Seqanswers Leaderboard Ad

Collapse

Announcement

Collapse
No announcement yet.
X
 
  • Filter
  • Time
  • Show
Clear All
new posts

  • TopHat 1.1 failing on colorspace SE reads

    I'm trying to analyze a single end dataset from SRA with the brand new version of TopHat (1.1). TopHat crashes with the below error message, and looking at this & the code it appears that even with single ends it is trying to run a validation check on the 2nd set of reads


    Code:
      File "/usr/local/bin/tophat", line 2093, in main
        params.read_params = check_reads(params.read_params, left_reads_list + "," + right_reads_list)
    TypeError: cannot concatenate 'str' and 'NoneType' objects

    If I replace line 2093 with

    Code:
            if params.skip_check_reads == False:
                if right_reads_list !=None:
                    params.read_params = check_reads(params.read_params, left_reads_list + "," + right_reads_list)
                else:
                    params.read_params = check_reads(params.read_params, left_reads_list)
    Then I get farther but hit a new error

    Code:
    Length mismatch between sequence and quality strings for SRR040290.1 VAB_ugc_85__100_137__138_121__123_bc_Frag50_solid0032_20090715_ugc_121__1231_49_36 length=50 (51 vs 51).
    I'm too worn out to puzzle how to get past that one -- my best guess is this is related to the "extra" colorspace value which bowtie option "--col-keepends" deals with

  • #2
    Yep, I just got the same error message (the first one; haven't tried to modify the code). I'm also using single-end color space reads (.csfasta + .qual)

    Comment


    • #3
      Yes, Just to confirm that you are not the only one, I'm getting this error too, but on standard single end reads (not color-space).

      Comment


      • #4
        Google search the same error message leads me here. Same problem with single-end color space reads.

        Comment


        • #5
          same here.

          Comment


          • #6
            Hi guys,

            I'm Daehwan, who made this bug and fixed it, you can grab a fixed version at http://tophat.cbcb.umd.edu/index.html

            Thanks

            Comment


            • #7
              Thanks for the rapid fix!!

              Comment


              • #8
                great, i will try it right now! thx for the great support!

                Comment


                • #9
                  Great.

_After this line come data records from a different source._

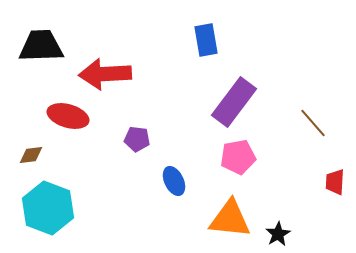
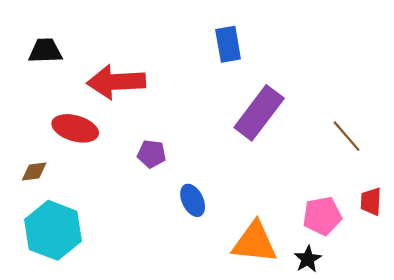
black trapezoid: (41, 46) -> (45, 51), size x0.7
pink pentagon: (238, 157) -> (322, 216), moved

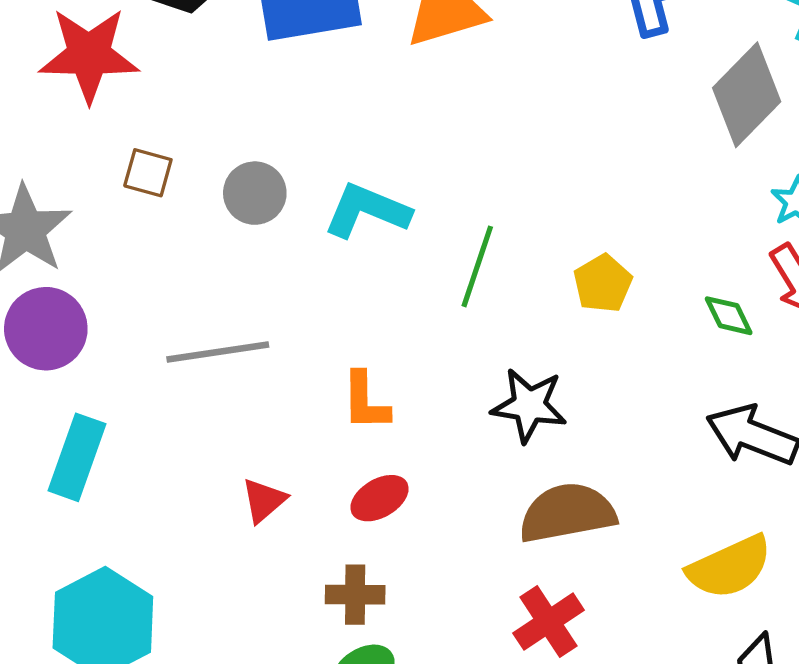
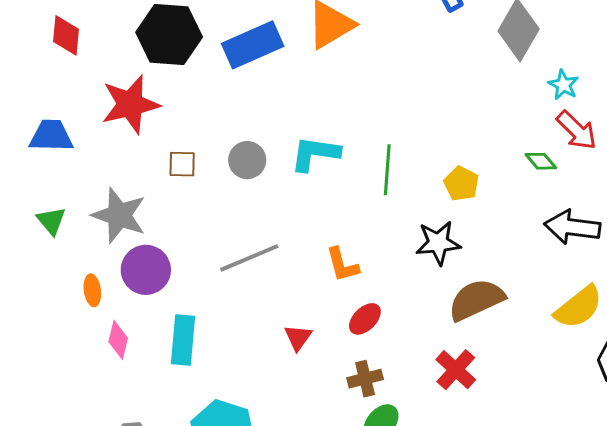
yellow pentagon: (603, 284) -> (461, 184), moved
red cross: (548, 622) -> (456, 370), moved

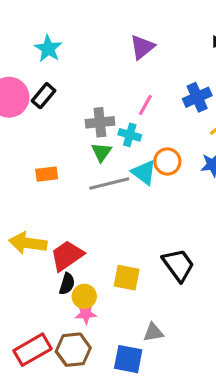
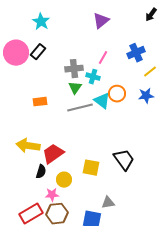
black semicircle: (67, 284) -> (41, 172), moved
pink star: (86, 314) -> (52, 195), moved

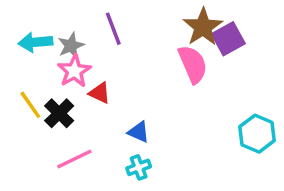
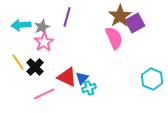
purple line: (113, 29) -> (67, 17), turned 36
red triangle: (100, 93) -> (67, 77), moved, size x1.5
blue triangle: (139, 132) -> (82, 78), turned 48
cyan cross: (139, 167) -> (89, 88), moved

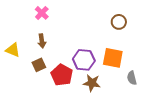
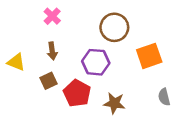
brown circle: (119, 22) -> (114, 27), moved, size x1.5
orange square: (113, 58) -> (149, 56), moved, turned -30
purple hexagon: (84, 60) -> (96, 62), moved

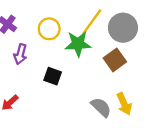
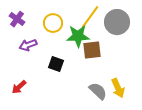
purple arrow: (20, 54) -> (28, 45), turned 54
brown square: (115, 60) -> (92, 50), moved, turned 30

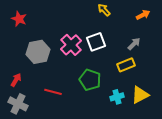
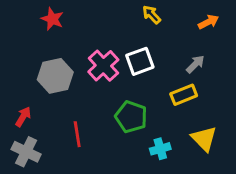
red star: (19, 19) -> (52, 19), moved
red line: (53, 92) -> (77, 134), turned 66
yellow triangle: (140, 95) -> (204, 139), turned -48
cyan cross: (117, 97) -> (160, 149), moved

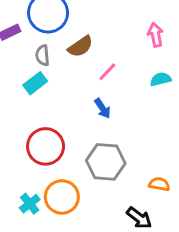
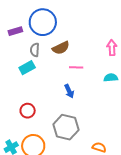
pink line: (107, 72) -> (76, 67), turned 40
red circle: (46, 146) -> (28, 111), size x0.6

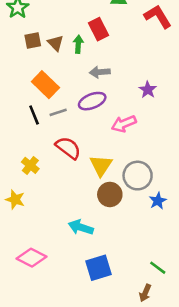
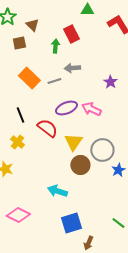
brown triangle: (56, 43) -> (32, 25), moved
purple ellipse: (92, 101) -> (66, 108), moved
gray line: (58, 112) -> (54, 81), moved
black line: (34, 115) -> (20, 115), moved
pink arrow: (124, 124) -> (91, 109), turned 48
brown arrow: (145, 293) -> (88, 243), moved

Thanks for the speedy fix. It looks like its working fine so far (fingers crossed )

                  Comment


                  • #10
                    Hello. I can now successfully start and get passed the first error encountered here. However, I still run into the next error mentioned above:

                    Code:
                    Tue Oct  5 16:10:32 2010] Beginning TopHat run (v1.1.0)
                    -----------------------------------------------
                    [Tue Oct  5 16:10:32 2010] Preparing output location /home/schaefer/tophat/RBM20/Sample14//
                    [Tue Oct  5 16:10:32 2010] Checking for Bowtie index files
                    [Tue Oct  5 16:10:32 2010] Checking for reference FASTA file
                    [Tue Oct  5 16:10:32 2010] Checking for Bowtie
                    	Bowtie version:			 0.12.3.0
                    [Tue Oct  5 16:10:32 2010] Checking for Samtools
                    	Samtools version:		 0.1.8.0
                    [Tue Oct  5 16:10:39 2010] Checking reads
                    
                    Error encountered parsing file ...fastq:
                     Length mismatch between sequence and quality strings for 853_8_25/1 (49 vs 49).
                    When I check the fastq file, everything seems fine:

                    Code:
                    @853_8_25/1
                    GNNGTGNTNCANNCGTNNGAGNNCACNNACANCCGANNACGNAAAGNAN
                    +
                    *""%%%"%"%%""%%%""%)&""%%%""%%+"&'%&""'(%"'))'"&"
                    @853_8_35/1
                    CNNACGNANACNNACCNNCCGNNTAANNNNGNGAACNNCNANCNCNNTN
                    +
                    :""=54"@"=+""A98""745"";98""""2"=@>8""<"4"<"6"";"
                    @853_8_75/1
                    GNNACCNCNTCNNAACNNTACNNCGANNGTGNGGACNNGTCNCGAGNCN
                    +
                    ="";<7"0";4""=;:"">;=""94<"".,5".;26""9%)"(%(("("
                    @853_8_96/1
                    ...
                    Is this error still occuring to someone else?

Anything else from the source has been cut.